HiCoGen: Hierarchical Compositional Text-to-Image Generation in Diffusion Models via Reinforcement Learning
Hongji Yang, Yucheng Zhou, Wencheng Han, Runzhou Tao, Zhongying Qiu, Jianfei Yang, Jianbing Shen
TL;DR
This work tackles the difficulty diffusion models face when following complex hierarchical prompts. It introduces Chain of Synthesis, an LLM driven parse and rewrite plus iterative in context assembly that builds images step by step, guided by a hierarchical RL framework with a Decaying Stochasticity Schedule to maximize exploration early in generation. The approach is complemented by a three-part reward and the HiCoPrompt benchmark, enabling rigorous evaluation of compositional accuracy and concept coverage. Empirical results show HiCoGen outperforms existing diffusion and subject driven models in both quantitative metrics and qualitative fidelity, demonstrating improved handling of multiobject scenes and relations.
Abstract
Recent advances in diffusion models have demonstrated impressive capability in generating high-quality images for simple prompts. However, when confronted with complex prompts involving multiple objects and hierarchical structures, existing models struggle to accurately follow instructions, leading to issues such as concept omission, confusion, and poor compositionality. To address these limitations, we propose a Hierarchical Compositional Generative framework (HiCoGen) built upon a novel Chain of Synthesis (CoS) paradigm. Instead of monolithic generation, HiCoGen first leverages a Large Language Model (LLM) to decompose complex prompts into minimal semantic units.

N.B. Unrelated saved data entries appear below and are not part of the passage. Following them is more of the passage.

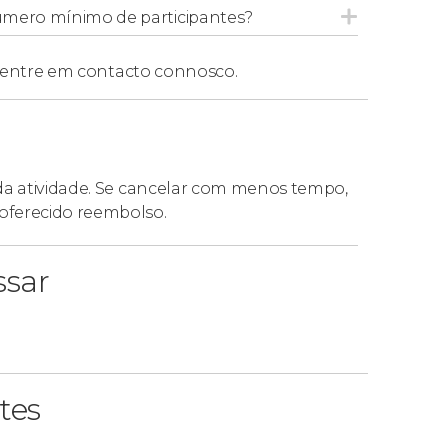
úmero mínimo de participantes?
entre em contacto connosco.
 da atividade. Se cancelar com menos tempo,
oferecido reembolso.
ssar
tes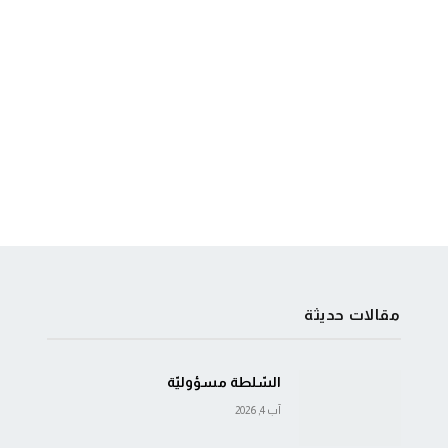
مقالات حديثة
السّلطة مسؤوليّة
آب 4, 2026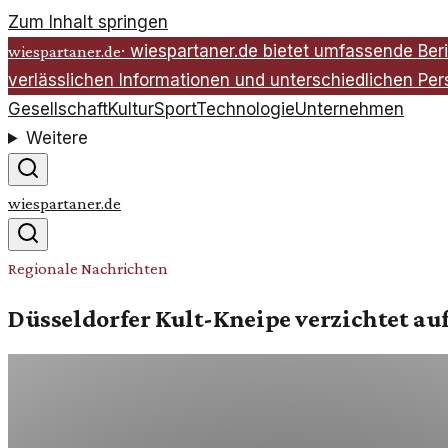
Zum Inhalt springen
·
wiespartaner.de bietet umfassende Beri
wiespartaner.de
verlässlichen Informationen und unterschiedlichen Per
Gesellschaft
Kultur
Sport
Technologie
Unternehmen
Weitere
wiespartaner.de
Regionale Nachrichten
Düsseldorfer Kult-Kneipe verzichtet 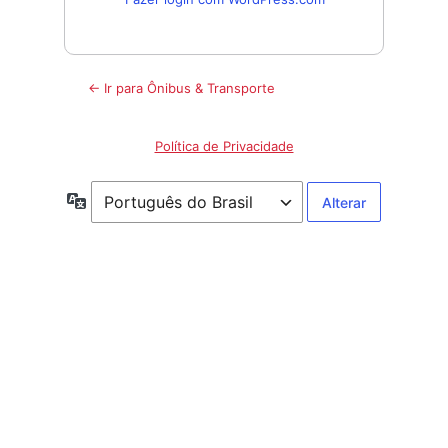
← Ir para Ônibus & Transporte
Política de Privacidade
Idioma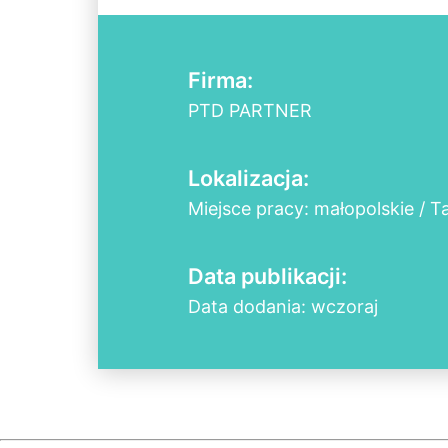
Firma:
PTD PARTNER
Lokalizacja:
Miejsce pracy: małopolskie / 
Data publikacji:
Data dodania: wczoraj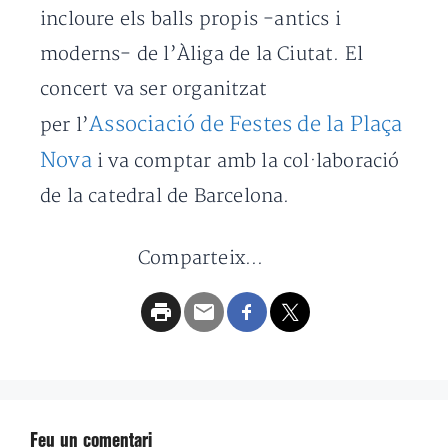
incloure els balls propis -antics i
moderns- de l’Àliga de la Ciutat. El
concert va ser organitzat
Associació de Festes de la Plaça
per l’
Nova
i va comptar amb la col·laboració
de la catedral de Barcelona.
Comparteix...
Feu un comentari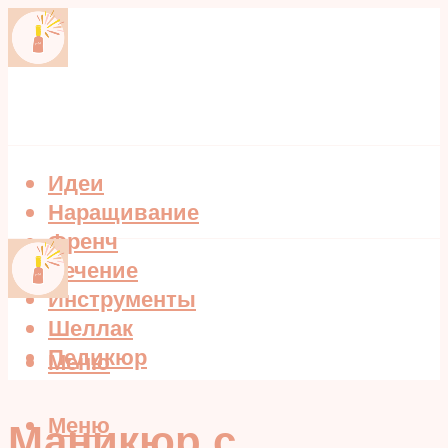
Идеи
Наращивание
Френч
Лечение
Инструменты
Шеллак
Педикюр
Меню
Меню
Маникюр с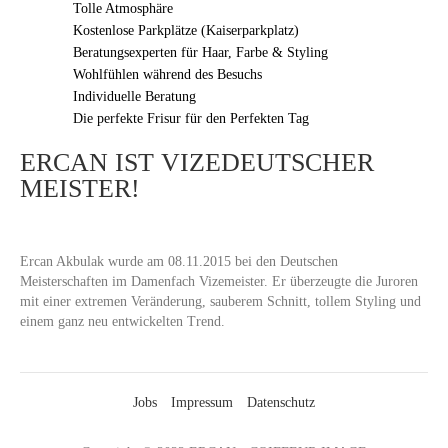
Tolle Atmosphäre
Kostenlose Parkplätze (Kaiserparkplatz)
Beratungsexperten für Haar, Farbe & Styling
Wohlfühlen während des Besuchs
Individuelle Beratung
Die perfekte Frisur für den Perfekten Tag
ERCAN IST VIZEDEUTSCHER
MEISTER!
Ercan Akbulak wurde am 08.11.2015 bei den Deutschen
Meisterschaften im Damenfach Vizemeister. Er überzeugte die Juroren
mit einer extremen Veränderung, sauberem Schnitt, tollem Styling und
einem ganz neu entwickelten Trend.
Jobs
Impressum
Datenschutz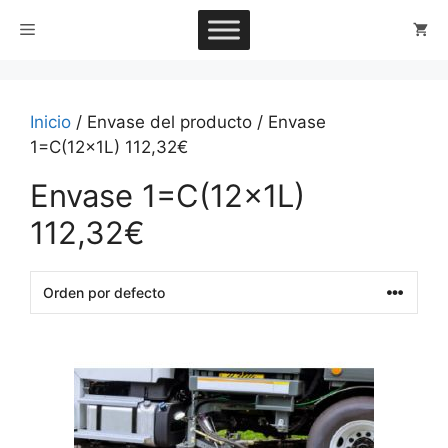
Saltar
Menú
al
contenido
Inicio
/ Envase del producto / Envase
1=C(12x1L) 112,32€
Envase 1=C(12x1L)
112,32€
This
product
has
multiple
variants.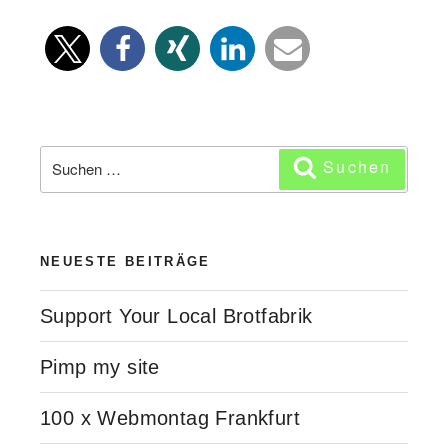
lernt
Hans
nimmermehr
(62.
Webmontag
im
Suchen
Suchen
Rückblick)“
nach:
NEUESTE BEITRÄGE
Support Your Local Brotfabrik
Pimp my site
100 x Webmontag Frankfurt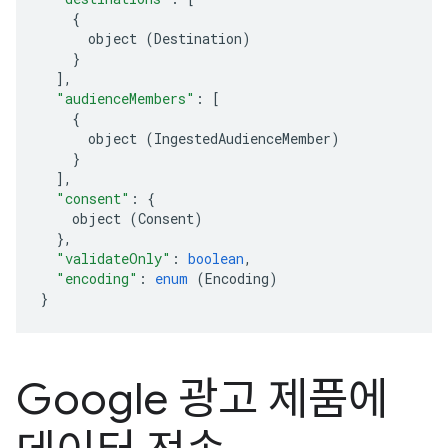
{
object
(
Destination
)
}
],
"audienceMembers"
:
[
{
object
(
IngestedAudienceMember
)
}
],
"consent"
:
{
object
(
Consent
)
},
"validateOnly"
:
boolean
,
"encoding"
:
enum
(
Encoding
)
}
Google 광고 제품에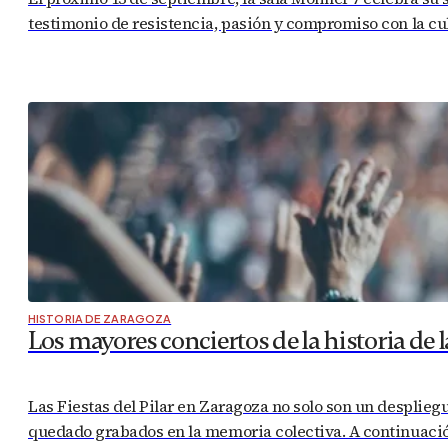
testimonio de resistencia, pasión y compromiso con la cu
HISTORIA DE ZARAGOZA
Los mayores conciertos de la historia de la
Las Fiestas del Pilar en Zaragoza no solo son un desplieg
quedado grabados en la memoria colectiva. A continuació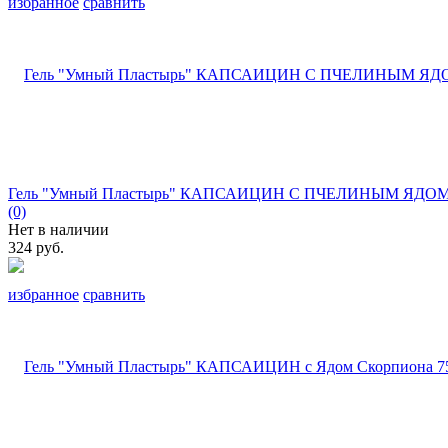
избранное
сравнить
Гель "Умный Пластырь" КАПСАИЦИН С ПЧЕЛИНЫМ ЯДОМ.
(0)
Нет в наличии
324 руб.
избранное
сравнить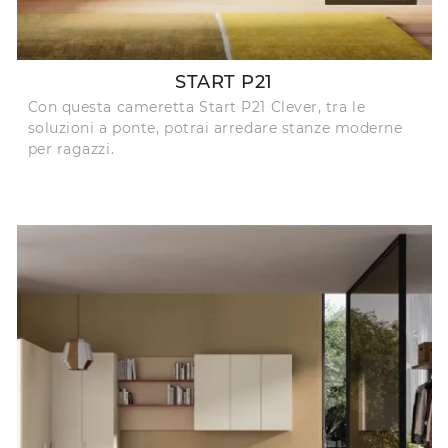
START P21
Con questa cameretta Start P21 Clever, tra le
soluzioni a ponte, potrai arredare stanze moderne
per ragazzi.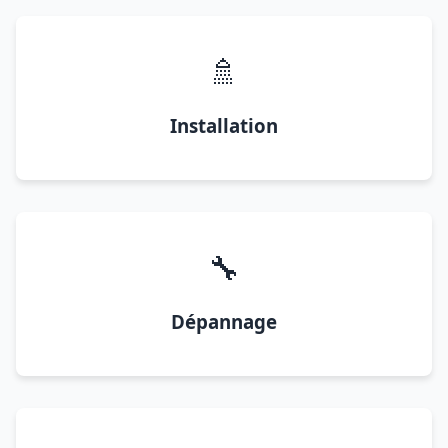
🚿
Installation
🔧
Dépannage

It then synthesizes these units iteratively, where the image generated in each step provides crucial visual context for the next, ensuring all textual concepts are faithfully constructed into the final scene. To further optimize this process, we introduce a reinforcement learning (RL) framework. Crucially, we identify that the limited exploration of standard diffusion samplers hinders effective RL. We theoretically prove that sample diversity is maximized by concentrating stochasticity in the early generation stages and, based on this insight, propose a novel Decaying Stochasticity Schedule to enhance exploration. Our RL algorithm is then guided by a hierarchical reward mechanism that jointly evaluates the image at the global, subject, and relationship levels. We also construct HiCoPrompt, a new text-to-image benchmark with hierarchical prompts for rigorous evaluation. Experiments show our approach significantly outperforms existing methods in both concept coverage and compositional accuracy.